I found it was almost feasible to have a completely self-contained R environment for the user without dependencies outside of the project. The issue is some of the extended R packages that rely on gcc or cmake. Cmake can also be installed via conda-forge. Gcc can as well, but requires pulling different versions for different systems (this seems doable in pixi, but I can only test the Mac version). Finally, there is still the issue of installing ivDiag.

…st stops complaining

…stalled

s3alfisc · 2025-05-18T19:05:43Z

pre-commit.ci autofix

for more information, see https://pre-commit.ci

s3alfisc · 2025-05-18T19:19:44Z

Hi @shapiromh, thanks so much for this! Looks good at first sight but I have to / will spend some more time on this tomorrow morning.

Re your comments:

I am not sure if the doc environment also relies on "extended R packages". If so the updates may break that code. When installing the extra R packages, I am fairly sure they will only be available in the dev and not doc environment.

Yes, some of the docs do - the "fixest vs pyfixest" vignette depends on the R core dependencies. So we'd have to add all of these to the docs deps.

I think utils/set_rpy2_path.py could be deprecated. The updates actually remove all references to this code, but then there is no built in way to extend the check R module libraries beyond the project install.

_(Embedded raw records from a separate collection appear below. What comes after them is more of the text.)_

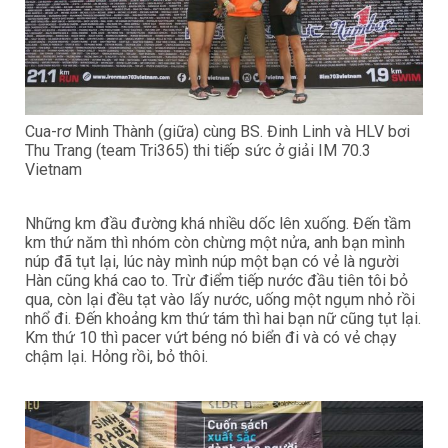
Cua-rơ Minh Thành (giữa) cùng BS. Đinh Linh và HLV bơi
Thu Trang (team Tri365) thi tiếp sức ở giải IM 70.3
Vietnam
Những km đầu đường khá nhiều dốc lên xuống. Đến tầm
km thứ năm thì nhóm còn chừng một nửa, anh bạn mình
núp đã tụt lại, lúc này mình núp một bạn có vẻ là người
Hàn cũng khá cao to. Trừ điểm tiếp nước đầu tiên tôi bỏ
qua, còn lại đều tạt vào lấy nước, uống một ngụm nhỏ rồi
nhổ đi. Đến khoảng km thứ tám thì hai bạn nữ cũng tụt lại.
Km thứ 10 thì pacer vứt béng nó biển đi và có vẻ chạy
chậm lại. Hỏng rồi, bỏ thôi.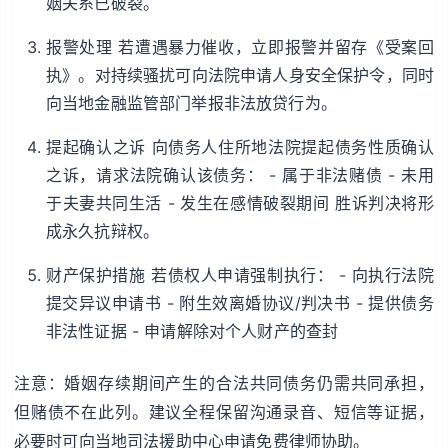
姻关系已破裂。
报警处理 若遭遇暴力催收，立即报警并留存《受案回
执》。对持续骚扰可向法院申请人身安全保护令，同时
向当地金融监管部门举报非法放贷行为。
提起确认之诉 向债务人住所地法院提起债务性质确认
之诉，请求法院确认该债务： - 属于非法赌债 - 未用
于夫妻共同生活 - 发生在感情破裂期间 胜诉判决将形
成永久抗辩权。
财产保护措施 若债权人申请强制执行： - 向执行法院
提交异议申请书 - 附生效离婚协议/判决书 - 提供债务
非法性证据 - 申请解除对个人财产的查封
注意：婚姻存续期间产生的合法共同债务仍需共同承担，
但赌债不在此列。建议全程保留沟通录音、短信等证据，
必要时可向当地司法援助中心申请免费律师协助。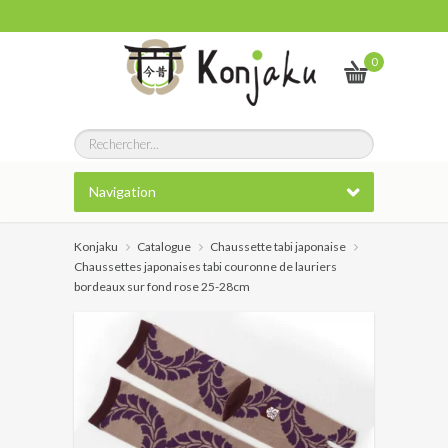
0
Navigation
Konjaku
Catalogue
Chaussette tabi japonaise
Chaussettes japonaises tabi couronne de lauriers
bordeaux sur fond rose 25-28cm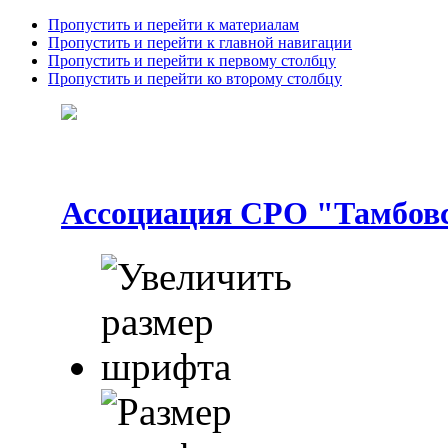
Пропустить и перейти к материалам
Пропустить и перейти к главной навигации
Пропустить и перейти к первому столбцу
Пропустить и перейти ко второму столбцу
Ассоциация СРО "Тамбовс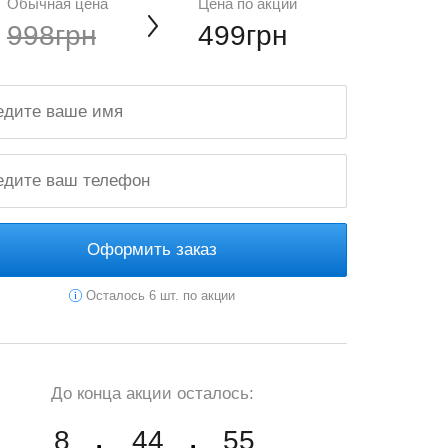
Обычная цена
Цена по акции
998грн
499грн
Оформить заказ
Осталось 6 шт. по акции
До конца акции осталось:
8
44
54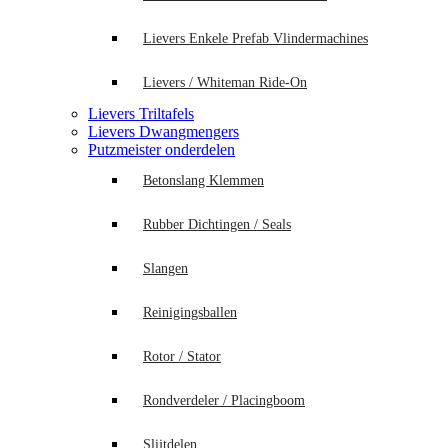
Lievers Enkele Prefab Vlindermachines
Lievers / Whiteman Ride-On
Lievers Triltafels
Lievers Dwangmengers
Putzmeister onderdelen
Betonslang Klemmen
Rubber Dichtingen / Seals
Slangen
Reinigingsballen
Rotor / Stator
Rondverdeler / Placingboom
Slijtdelen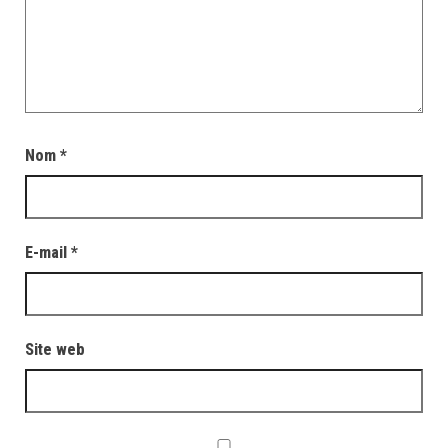
Nom
*
E-mail
*
Site web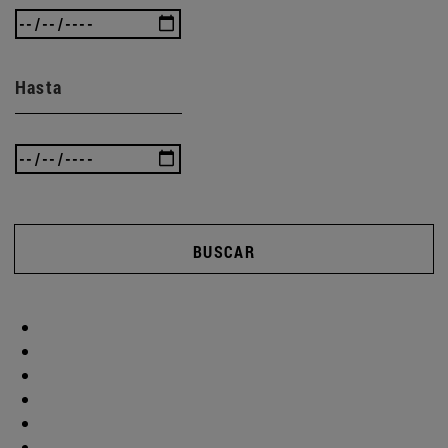
Hasta
BUSCAR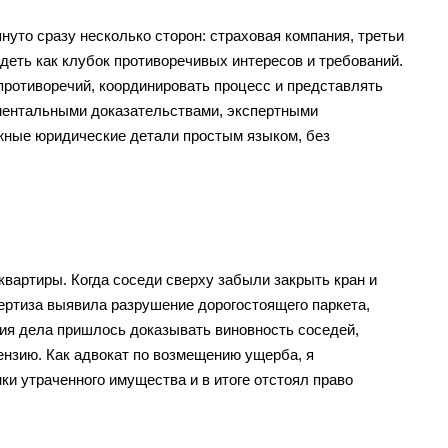
нуто сразу несколько сторон: страховая компания, третьи
деть как клубок противоречивых интересов и требований.
противоречий, координировать процесс и представлять
ументальными доказательствами, экспертными
жные юридические детали простым языком, без
квартиры. Когда соседи сверху забыли закрыть кран и
ертиза выявила разрушение дорогостоящего паркета,
ия дела пришлось доказывать виновность соседей,
нзию. Как адвокат по возмещению ущерба, я
и утраченного имущества и в итоге отстоял право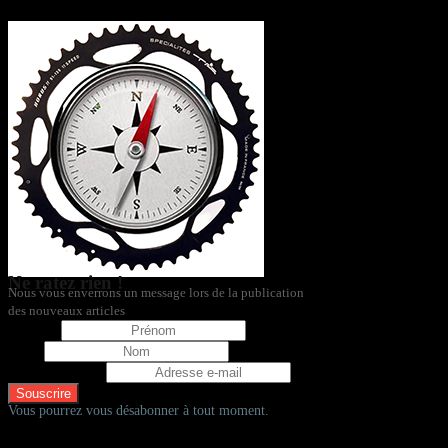
Ne ratez rien !
Nous vous enverrons un message lors de la publication
des nouveaux articles
Prénom
Nom
Adresse e-mail
Vous pourrez vous désabonner à tout moment.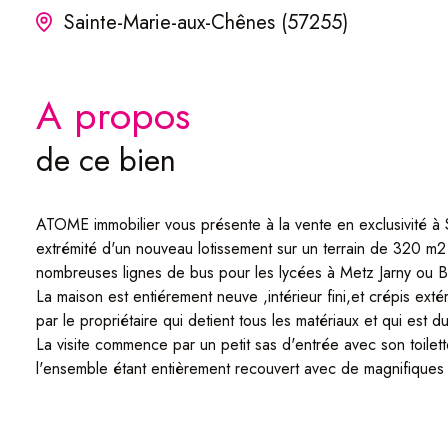
Sainte-Marie-aux-Chênes (57255)
a propos
de ce bien
ATOME immobilier vous présente à la vente en exclusivité à 
extrémité d'un nouveau lotissement sur un terrain de 320 m2 e
nombreuses lignes de bus pour les lycées à Metz Jarny ou Br
La maison est entiérement neuve ,intérieur fini,et crépis extér
par le propriétaire qui detient tous les matériaux et qui est du
La visite commence par un petit sas d'entrée avec son toilet
l'ensemble étant entièrement recouvert avec de magnifique
sa porte d'accès extérieur)..
Un bel escalier nous mène vers un très beau palier distribua
Chauffage au sol rdc et étage réversible ( chaud froid ) par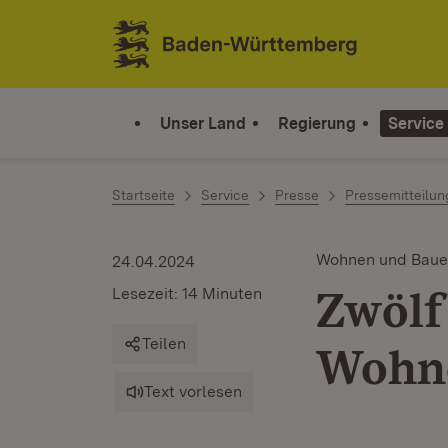
Zum Inhalt springen
Link zur Startseite
Unser Land
Regierung
Service
Startseite
Service
Presse
Pressemitteilu
Wohnen und Bau
24.04.2024
Zwölf
Lesezeit: 14 Minuten
Teilen
Wohne
Text vorlesen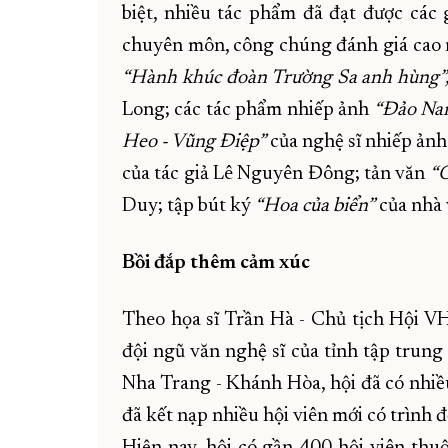
biệt, nhiều tác phẩm đã đạt được các 
chuyên môn, công chúng đánh giá cao
“Hành khúc đoàn Trường Sa anh hùng”,
Long; các tác phẩm nhiếp ảnh
“Đảo Nam
Heo - Vũng Điệp”
của nghệ sĩ nhiếp ản
của tác giả Lê Nguyên Đông; tản văn
“Ở
Duy; tập bút ký
“Hoa của biển”
của nhà
Bồi đắp thêm cảm xúc
Theo họa sĩ Trần Hà - Chủ tịch Hội VH
đội ngũ văn nghệ sĩ của tỉnh tập trung
Nha Trang - Khánh Hòa, hội đã có nhiều
đã kết nạp nhiều hội viên mới có trình
Hiện nay, hội có gần 400 hội viên thu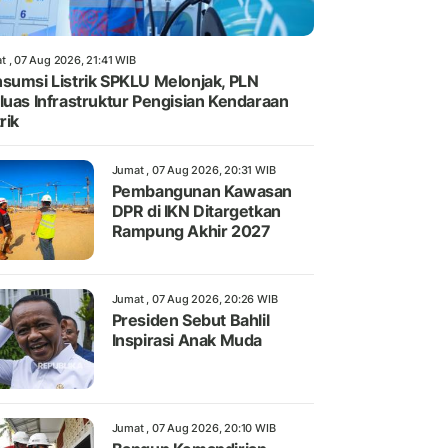
t , 07 Aug 2026, 21:41 WIB
sumsi Listrik SPKLU Melonjak, PLN
luas Infrastruktur Pengisian Kendaraan
rik
Jumat , 07 Aug 2026, 20:31 WIB
Pembangunan Kawasan
DPR di IKN Ditargetkan
Rampung Akhir 2027
Jumat , 07 Aug 2026, 20:26 WIB
Presiden Sebut Bahlil
Inspirasi Anak Muda
Jumat , 07 Aug 2026, 20:10 WIB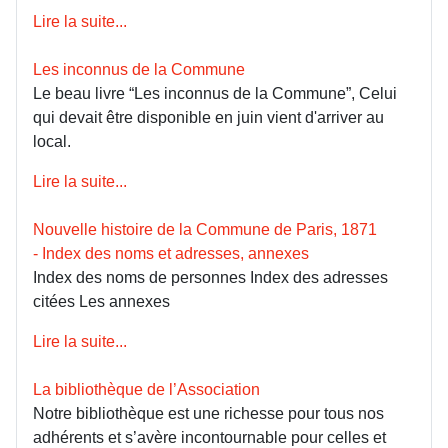
Lire la suite...
Les inconnus de la Commune
Le beau livre “Les inconnus de la Commune”, Celui
qui devait être disponible en juin vient d'arriver au
local.
Lire la suite...
Nouvelle histoire de la Commune de Paris, 1871
- Index des noms et adresses, annexes
Index des noms de personnes Index des adresses
citées Les annexes
Lire la suite...
La bibliothèque de l’Association
Notre bibliothèque est une richesse pour tous nos
adhérents et s’avère incontournable pour celles et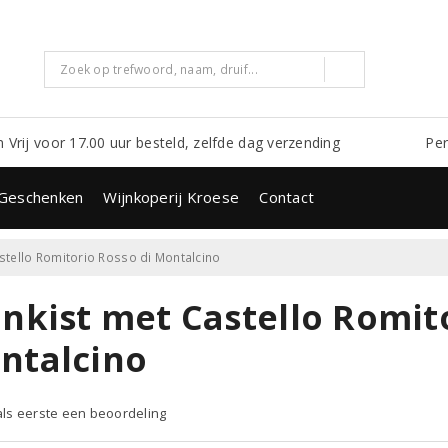
m Vrij voor 17.00 uur besteld, zelfde dag verzending
Per
Geschenken
Wijnkoperij Kroese
Contact
stello Romitorio Rosso di Montalcino
jnkist met Castello Romit
ntalcino
 als eerste een beoordeling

Yeah, I think it was an util I set up because R deps needed to be installed in the global R env and this should ensure that python could talk to the global R env? Though not 100% sure anymore. Let's see if we can make things run without (I would think so) and then I'd be happy to delete the function from the code base.

I had a very tough time installing "ivDiag" as it has a dependency on "lfe" that has a configuration not updated for modern Macs. The configuration can be adjusted, but this requires a lot of system-specific configuration.

Hm, I think for the ivDiag tests, could we simply run them once, store results in a csv file, and then drop it as a dependency? I think this would be the general strategy for all other non-conda packages as well - we could provide a script that calls R and produces a csv with "R results", which we store and test against. This way, all results would be reproducible (though not perfectly) and users / testers would not have to install ivDiag, fwildclusterboot, wildrwolf, ritest etc? This should then also solve the issue you mention in your last point?

I found it was almost feasible to have a completely self-contained R environment for the user without dependencies outside of the project. The issue is some of the extended R packages that rely on gcc or cmake. Cmake can also be installed via conda-forge. Gcc can as well, but requires pulling different versions for different systems (this seems doable in pixi, but I can only test the Mac version). Finally, there is still the issue of installing ivDiag.

shapiromh · 2025-05-19T00:10:24Z

Yes, some of the docs do - the "fixest vs pyfixest" vignette depends on the R core dependencies. So we'd have to add all of these to the docs deps.

Sorry, I was asking if non core R dependencies (those not in conda) are used in the docs. I did up the docs environment to install R in the toml, but I probably messed up the github actions if any changes around that were needed.

Hm, I think for the ivDiag tests, could we simply run them once, store results in a csv file, and then drop it as a dependency? I think this would be the general strategy for all other non-conda packages as well - we could provide a script that calls R and produces a csv with "R results", which we store and test against. This way, all results would be reproducible (though not perfectly) and users / testers would not have to install ivDiag, fwildclusterboot, wildrwolf, ritest etc? This should then also solve the issue you mention in your last point?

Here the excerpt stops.